Let's denote the two-digit number as $10a + b$, where $a$ is the tens digit and $b$ is the units digit.

We are given the following conditions:

1. The digit in the unit's place is four times the digit in the tens place: $b = 4a$.
2. The sum of the digits is 10: $a + b = 10$.

Step 1: Substitute the first condition into the second equation

From $b = 4a$, substitute into the sum equation $a + b = 10$: $a + 4a = 10$ $5a = 10$ $a = \frac{10}{5} = 2$

Step 2: Find $b$ using $b = 4a$

$b = 4 \times 2 = 8$

Step 3: Form the two-digit number

The digits are $a = 2$ and $b = 8$, so the two-digit number is $28$.

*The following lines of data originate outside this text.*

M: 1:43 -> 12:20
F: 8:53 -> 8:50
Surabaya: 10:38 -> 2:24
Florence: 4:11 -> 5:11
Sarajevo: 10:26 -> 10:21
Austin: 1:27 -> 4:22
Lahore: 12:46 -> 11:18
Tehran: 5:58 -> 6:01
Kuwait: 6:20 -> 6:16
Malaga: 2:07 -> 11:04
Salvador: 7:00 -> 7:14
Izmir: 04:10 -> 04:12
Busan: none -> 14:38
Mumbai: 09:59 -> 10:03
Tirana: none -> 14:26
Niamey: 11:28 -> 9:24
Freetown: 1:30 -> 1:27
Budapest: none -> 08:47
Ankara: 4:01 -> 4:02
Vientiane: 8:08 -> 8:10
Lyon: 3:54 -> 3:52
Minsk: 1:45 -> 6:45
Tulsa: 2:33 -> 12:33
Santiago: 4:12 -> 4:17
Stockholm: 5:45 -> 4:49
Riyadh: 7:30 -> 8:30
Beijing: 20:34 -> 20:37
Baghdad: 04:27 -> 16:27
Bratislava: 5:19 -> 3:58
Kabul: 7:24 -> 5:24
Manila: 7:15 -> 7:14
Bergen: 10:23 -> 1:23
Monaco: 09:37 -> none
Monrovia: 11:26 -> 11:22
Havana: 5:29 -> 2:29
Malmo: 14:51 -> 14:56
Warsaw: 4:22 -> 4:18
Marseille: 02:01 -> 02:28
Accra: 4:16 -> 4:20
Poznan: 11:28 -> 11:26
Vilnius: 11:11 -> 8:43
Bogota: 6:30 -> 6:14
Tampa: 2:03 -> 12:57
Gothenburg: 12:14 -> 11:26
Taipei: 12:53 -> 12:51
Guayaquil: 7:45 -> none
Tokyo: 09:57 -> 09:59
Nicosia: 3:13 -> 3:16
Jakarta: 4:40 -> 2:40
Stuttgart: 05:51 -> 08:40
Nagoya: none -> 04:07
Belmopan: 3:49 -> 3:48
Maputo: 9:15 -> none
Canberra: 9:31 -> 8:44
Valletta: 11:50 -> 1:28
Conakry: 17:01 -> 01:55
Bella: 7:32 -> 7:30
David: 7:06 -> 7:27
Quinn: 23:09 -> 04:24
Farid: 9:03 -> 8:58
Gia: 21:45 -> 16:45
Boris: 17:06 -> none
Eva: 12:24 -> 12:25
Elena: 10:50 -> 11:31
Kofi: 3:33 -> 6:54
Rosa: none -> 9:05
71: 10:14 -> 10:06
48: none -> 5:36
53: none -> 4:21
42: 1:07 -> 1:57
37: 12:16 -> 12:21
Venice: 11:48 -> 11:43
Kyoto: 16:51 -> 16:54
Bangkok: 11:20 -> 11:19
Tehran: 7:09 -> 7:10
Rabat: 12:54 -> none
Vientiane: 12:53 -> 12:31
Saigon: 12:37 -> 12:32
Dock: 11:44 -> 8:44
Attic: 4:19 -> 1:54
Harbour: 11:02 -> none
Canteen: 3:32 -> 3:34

The two-digit number is 28.

Would you like more details or have any questions?

Here are some related questions:

1. What if the sum of the digits was different?
2. How would the solution change if the digit in the unit's place was three times the digit in the tens place?
3. Can you find a two-digit number where the digits have a specific ratio?
4. What if the units digit was less than the tens digit by a certain amount?
5. How can we generalize this problem for any ratio and sum?

Tip: When solving problems with digit relationships, substitution is a powerful tool to simplify the equations and find the solution quickly.